What Is Antique Victorian Furniture?

What is antique Victorian furniture? This question talks about what is considered a Victorian antique and the build of the furniture. Victorian furniture was extremely popular in America during the 1880s....

Victorian furniture was extremely popular in America during the 1880s. According to antique mall owner Claudia Reese, who has been studying, buying, and selling antiques for 20 years and owns 2nd Time Around Antique Mall in Twin Falls, Idaho, "This furniture was extremely well built for use in fabulous homes built by very wealthy Americans and many pieces have survived for over a century."


Queen Victoria reigned in England from 1837 to 1901 and her name is given to the furniture fashionable at the time. The style was influenced by the fact that modern mechanical tools created a change in the furniture scene during this period.
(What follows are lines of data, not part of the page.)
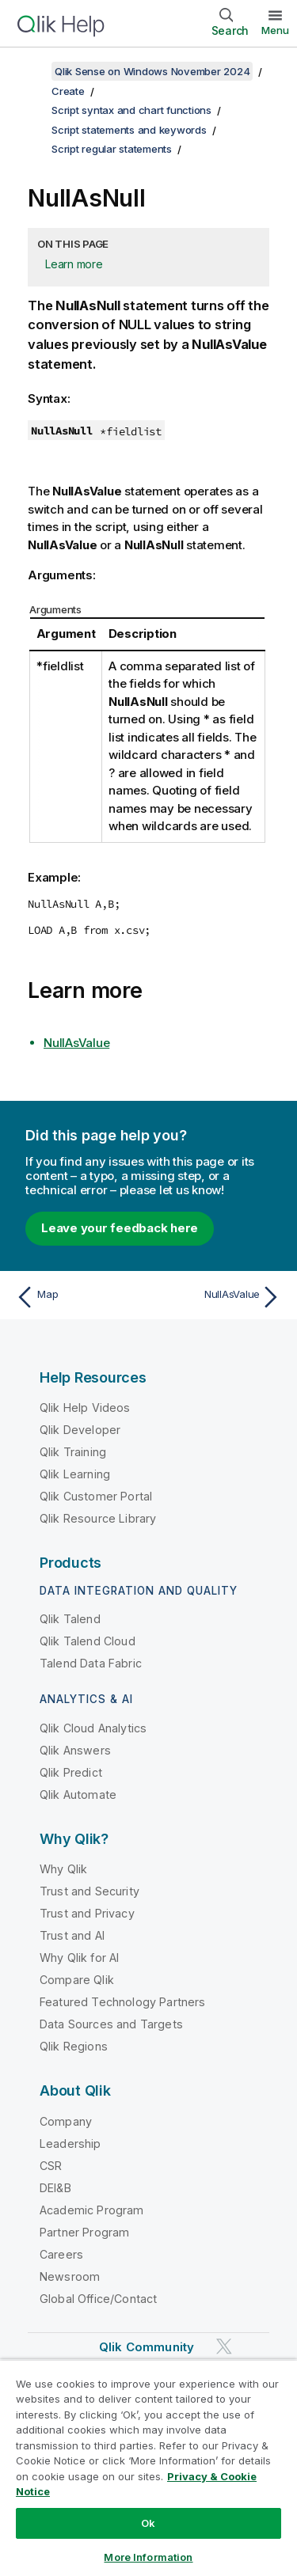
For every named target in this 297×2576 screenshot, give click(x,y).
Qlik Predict (71, 1772)
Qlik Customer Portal (96, 1496)
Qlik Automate (78, 1794)
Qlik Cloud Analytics (93, 1728)
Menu (275, 30)
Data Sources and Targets (111, 2024)
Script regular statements (111, 148)
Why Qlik (63, 1869)
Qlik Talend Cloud (87, 1641)
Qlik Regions (74, 2046)
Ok (148, 2523)
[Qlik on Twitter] (224, 2346)
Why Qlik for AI (79, 1957)
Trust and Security (89, 1891)
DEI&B (55, 2188)
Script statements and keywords (129, 129)
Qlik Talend (70, 1619)
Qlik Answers (75, 1750)
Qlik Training (73, 1452)
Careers (61, 2254)
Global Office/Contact (98, 2298)
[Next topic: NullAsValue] (218, 1297)
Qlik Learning (75, 1474)
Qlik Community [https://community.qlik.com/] (146, 2346)
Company (66, 2121)
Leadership (70, 2143)
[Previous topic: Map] (79, 1297)
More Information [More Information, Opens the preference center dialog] (148, 2557)
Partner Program (84, 2232)
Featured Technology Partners (122, 2002)
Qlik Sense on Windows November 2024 (152, 71)
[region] (148, 2467)
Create (68, 91)
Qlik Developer (80, 1429)
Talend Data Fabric (91, 1663)
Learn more (74, 264)
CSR (51, 2165)
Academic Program (92, 2210)
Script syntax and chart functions (131, 110)
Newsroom (70, 2276)
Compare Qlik (77, 1979)
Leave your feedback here (119, 1227)
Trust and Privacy (87, 1913)
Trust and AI (72, 1935)
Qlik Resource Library (98, 1518)
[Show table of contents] (32, 71)
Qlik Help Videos (85, 1407)
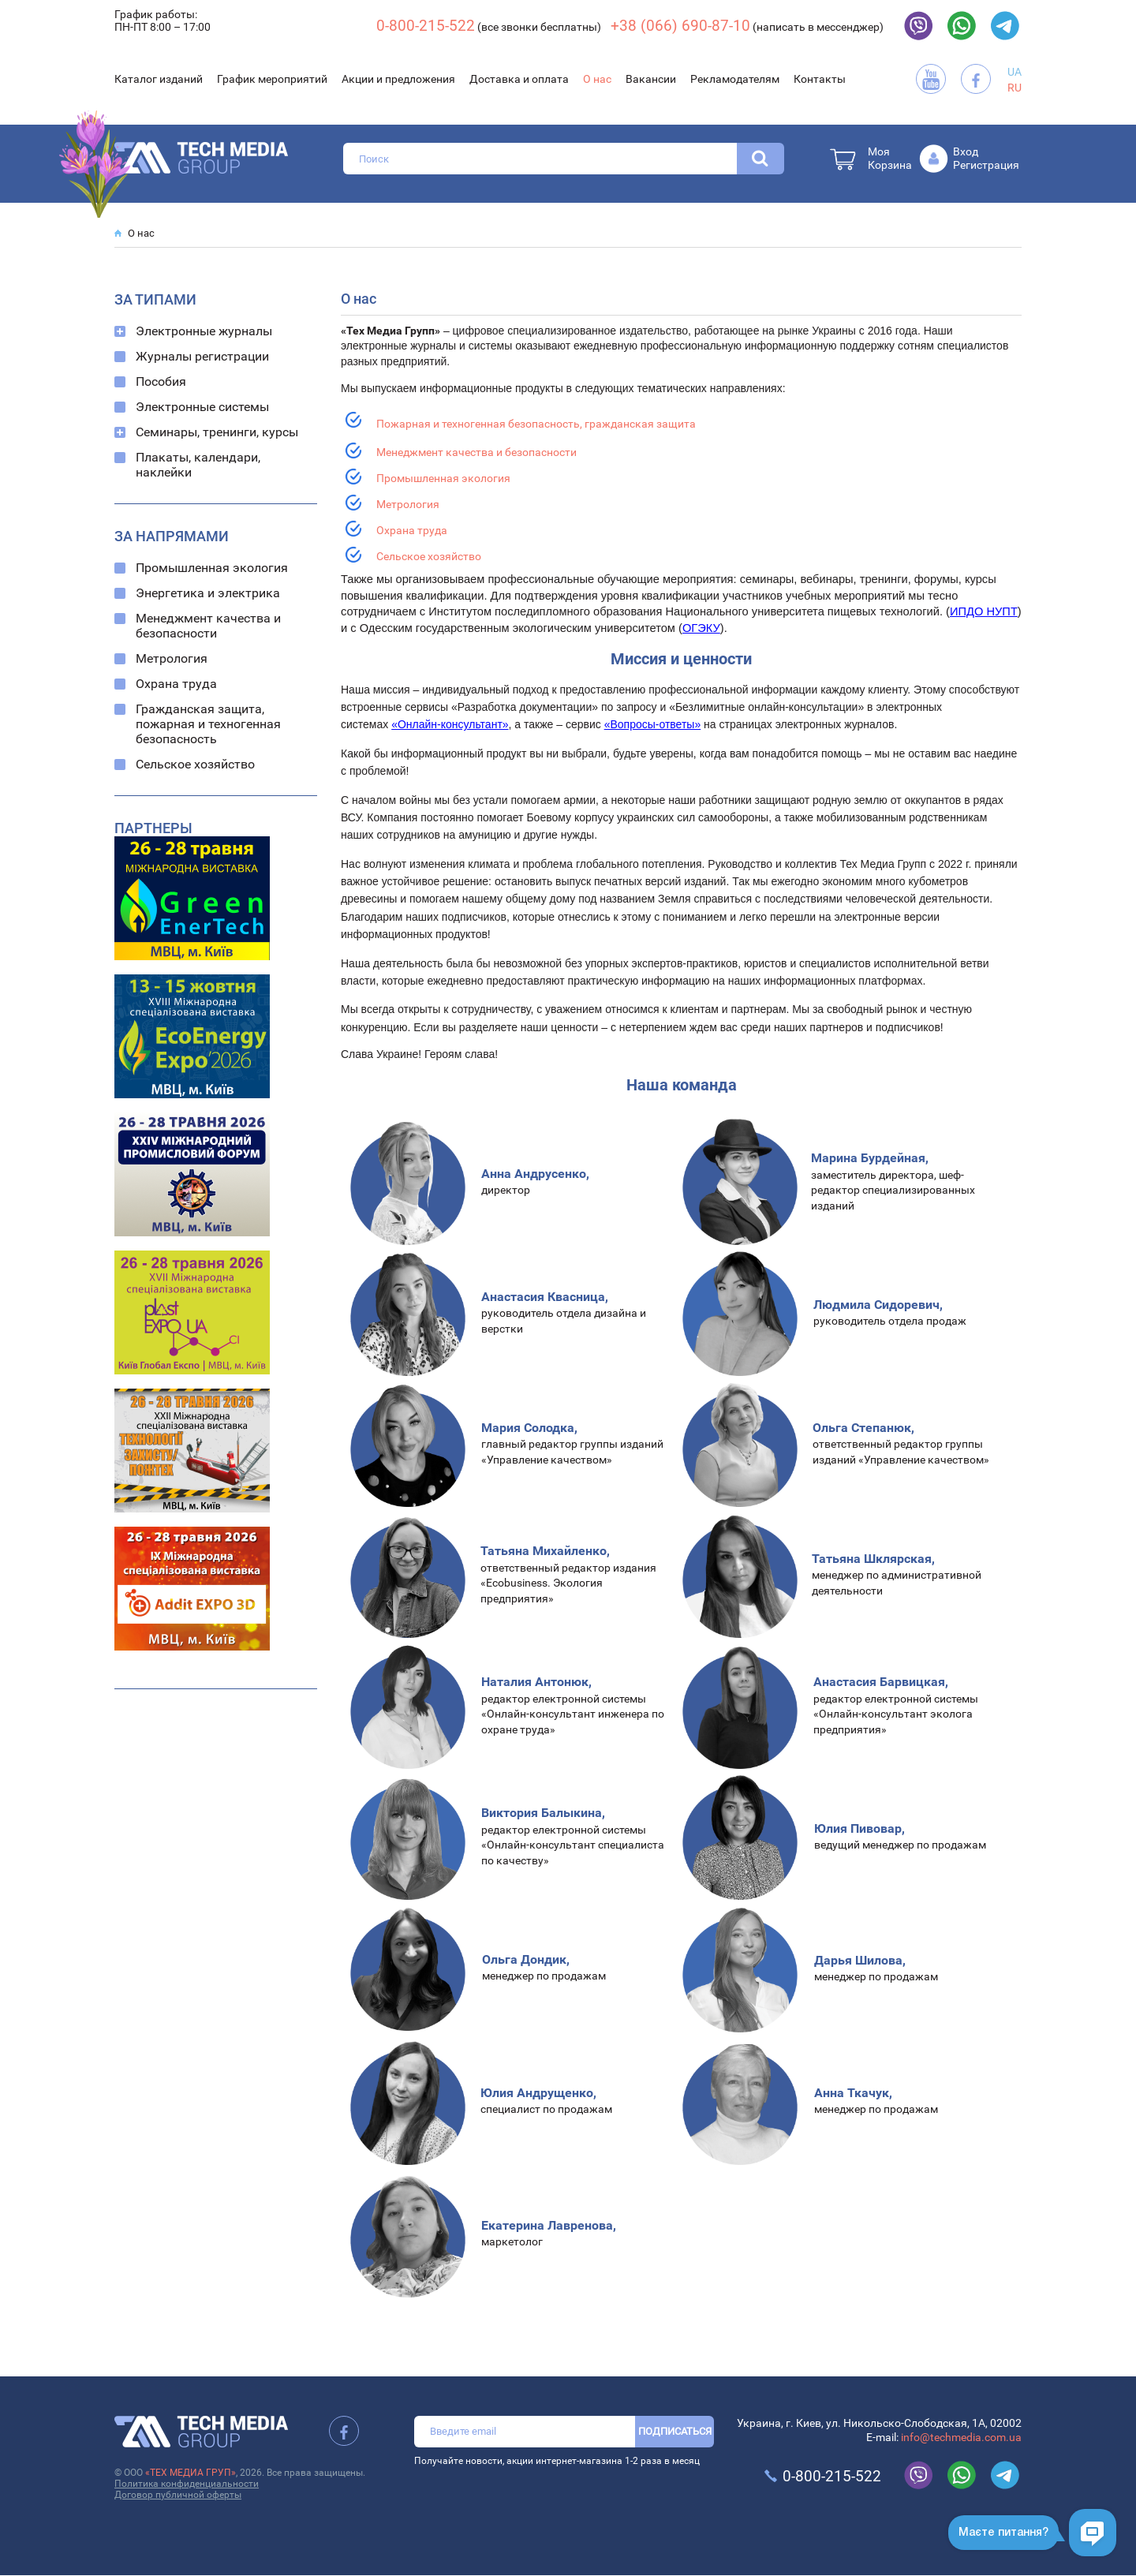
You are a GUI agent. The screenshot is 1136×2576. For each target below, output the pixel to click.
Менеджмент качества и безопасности (208, 626)
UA (1014, 71)
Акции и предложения (398, 79)
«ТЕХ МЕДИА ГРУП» (190, 2472)
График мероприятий (272, 79)
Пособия (161, 381)
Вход (965, 151)
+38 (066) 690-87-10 (680, 26)
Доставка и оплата (519, 79)
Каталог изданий (158, 79)
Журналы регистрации (202, 356)
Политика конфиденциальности (186, 2483)
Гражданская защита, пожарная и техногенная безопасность (208, 723)
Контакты (820, 79)
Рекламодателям (734, 79)
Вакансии (651, 79)
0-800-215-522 (425, 26)
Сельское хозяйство (195, 764)
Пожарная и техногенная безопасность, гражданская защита (536, 423)
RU (1014, 87)
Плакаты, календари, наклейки (198, 465)
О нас (597, 79)
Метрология (171, 658)
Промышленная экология (212, 567)
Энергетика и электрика (208, 592)
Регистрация (986, 165)
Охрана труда (176, 683)
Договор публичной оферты (177, 2494)
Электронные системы (202, 406)
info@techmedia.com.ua (961, 2437)
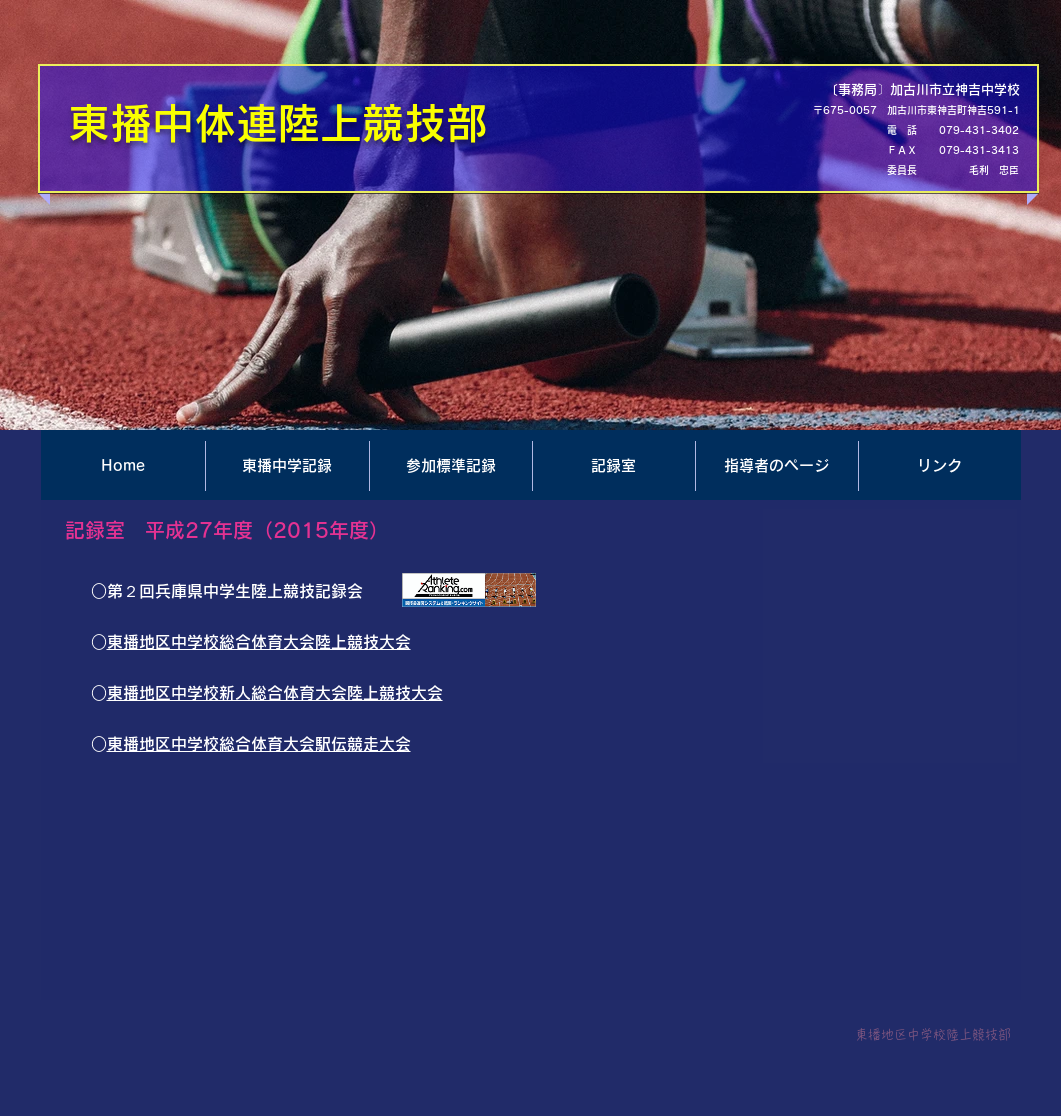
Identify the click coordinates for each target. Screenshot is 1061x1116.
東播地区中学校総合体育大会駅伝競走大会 (259, 744)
The first part of the Victorian period is characterized as Rococo Revival, copied after the Rococo period in France during the early 18th century when ornate furniture was covered with carved scrolls, flowers, and animal forms. In Rococo Revival, cabriole legs, scroll feet, sculptured contours, and intricate S and C carvings returned to American furniture. There was also an emphasis on carved clusters of fruit and vegetables. It seemed as though craftsmen were eager to try out their new mechanical "toys" on everything available.

Walnut was the favorite wood, followed by mahogany and rosewood. But solid wood was not particularly conducive to such elaborate ornamentation. Lamination was devised, and this process changed the way furniture was made and the way it was ornamented. German immigrant John Henry Belter was the leading promoter of Rococo Revival design using laminated wood. The lamination procedure, which was the forerunner of plywood, involved gluing together lengthy strips of one inch thick rosewood veneer. The minimum number of strips used was 6, and elaborate pieces could have up to 18 layers of veneer.

Rococo Revival furniture was sold en suite; meaning that for the first time American furniture was sold in sets. Chairs for gentlemen and ladies, chairs and sofas, dining room suites and bedroom furnishings were sold together. Marble tops were frequently used on commodes, chests of drawers, and tables.

Great attention was given to everything in a room matching. Rooms were wallpapered in large floral prints and crowded with bric-a-brac, now referred to as art glass, as well as kerosene lamps.

By the end of the Victorian period, virtually every world historical period had been copied by American furniture makers. Years of "borrowing" styles reached its peak during the Civil War years of 1861 to 1865. Following the war, historical accuracy was sacrificed as America entered the Industrial Revolution. Furniture was now produced by factory workers performing endless repetitive tasks instead of individual skilled craftsmen. Heavy, bulky pieces of furniture with large proportions and exaggerated details were back. Oak was the favorite wood, and furniture was often in a style called Golden Oak or Mission Oak. Better furniture was made of solid wood, but veneer was used to lower the cost. You can detect veneer by looking at the edges of the furniture for the seams created by laminating the veneer.

Many American museums and historic homes contain fine examples of Victorian furniture, and it is important to study the different styles within this period before buying pieces. Watch out for pieces that have been cut down to fit smaller, modern homes, and then covered with new tops and replaced panels.